Rushin, Steve, “The Table-Slamming, Ketchup-Spraying, Life-Saving Bills Mafia,” The Year’s Best Sports Writing 2024, edited by Jane McManus, Triumph Books, 2024. I have never been more than a casual fan of sport…until I got season tickets to the Las Vegas Aces. Those women and their fans have become my tribe. I get it.
So reading about the Buffalo Bills fans, called the Bills Mafia, was fascinating. Mostly because this was about the development of the organized fan base. They have a wild reputation—well deserved, it seems—but also, they organize for charity. A lot. And they pick the charities and they also help fund-raise for individuals. They’re amazing. Read this one.
Sohn, Emily, “The Catch,” The Year’s Best Sports Writing 2024, edited by Jane McManus, Triumph Books, 2024. Fascinating essay about a woman whose name I recognize…not as a writer, but as someone involved in horse racing in the 1990s. I did not know that Virginia Kraft was a pioneering sports writer in the 1950s. She worked for Sports Illustrated and actually covered sport at a time when women were usually relegated to the secretarial pool.

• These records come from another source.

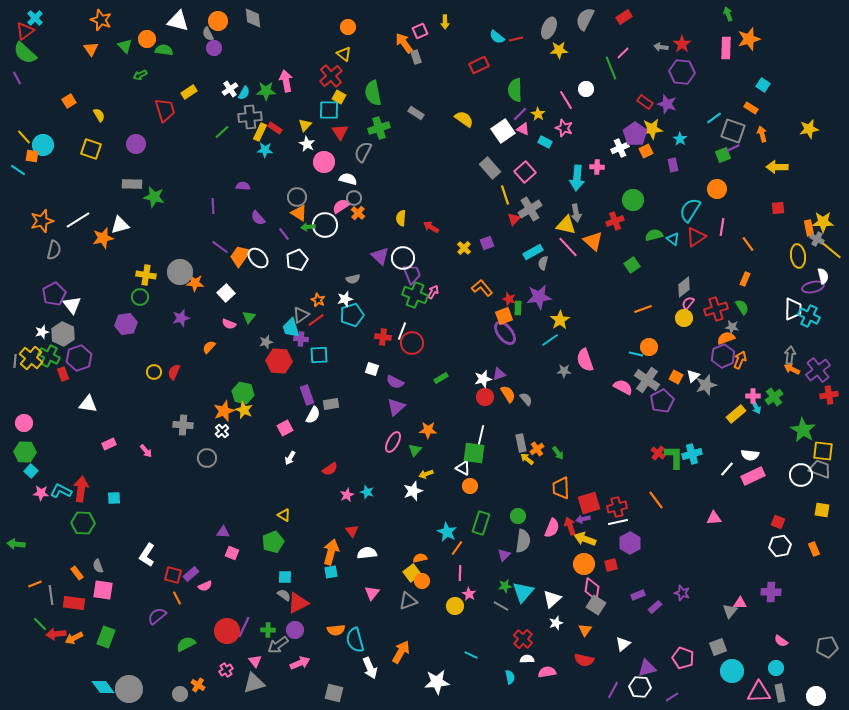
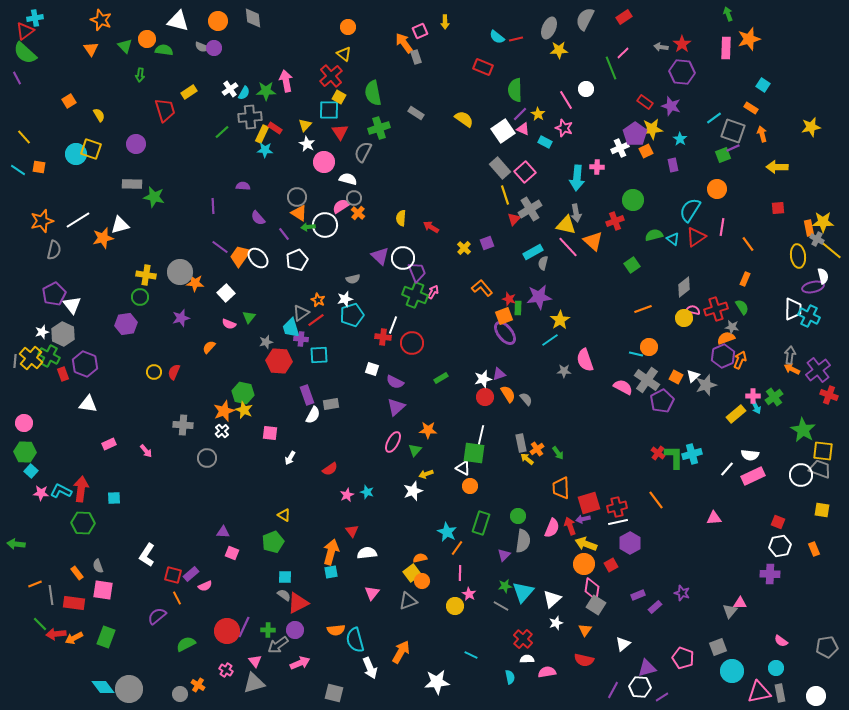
cyan cross at (35, 18): rotated 35 degrees clockwise
gray semicircle at (208, 34): moved 6 px left, 13 px down; rotated 40 degrees counterclockwise
red rectangle at (479, 65): moved 4 px right, 2 px down; rotated 48 degrees clockwise
green arrow at (140, 75): rotated 56 degrees counterclockwise
purple star at (667, 104): moved 4 px right, 2 px down
yellow star at (809, 129): moved 2 px right, 2 px up
yellow rectangle at (260, 132): moved 2 px right, 2 px down
cyan circle at (43, 145): moved 33 px right, 9 px down
orange square at (32, 156): moved 7 px right, 11 px down
gray rectangle at (490, 168): moved 10 px right
purple trapezoid at (412, 274): moved 5 px right, 2 px up
pink semicircle at (688, 303): moved 5 px right, 7 px down; rotated 64 degrees clockwise
gray triangle at (301, 315): moved 2 px up
white line at (402, 331): moved 9 px left, 6 px up
purple hexagon at (79, 358): moved 6 px right, 6 px down; rotated 20 degrees counterclockwise
red cross at (829, 395): rotated 30 degrees clockwise
pink square at (285, 428): moved 15 px left, 5 px down; rotated 35 degrees clockwise
yellow arrow at (585, 539): moved 1 px right, 5 px down
red square at (611, 565): rotated 16 degrees counterclockwise
purple cross at (771, 592): moved 1 px left, 18 px up
pink cross at (226, 670): rotated 24 degrees counterclockwise
pink triangle at (759, 692): rotated 10 degrees counterclockwise
purple line at (672, 697): moved 10 px left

At first, in this piece, I kinda identified with Kraft. She bulldozed her way into her work and continued to push despite her gender. I did that a lot in my 20s and 30s, when I was working for others. Sure, I was the first woman editor of The Magazine of Fantasy & Science Fiction but that’s not why I was the editor. I was the editor because of my abilities. I figured editors always got the degree of crap that I got, and only later did I learn that a lot of the hatred directed toward me came because of my gender.
But that’s kinda where the similarities end. Kraft was a walking bundle of contradictions. A woman who hunted big game and loved her pets to distraction. A woman who didn’t seem to notice the pain of others in some circumstances, and caused it in others. A woman who had a lot of opportunity but never used it to help other women.
This is a great profile of a forgotten writer and a trailblazer, which shows that just because someone was the first doesn’t mean they were the kindest.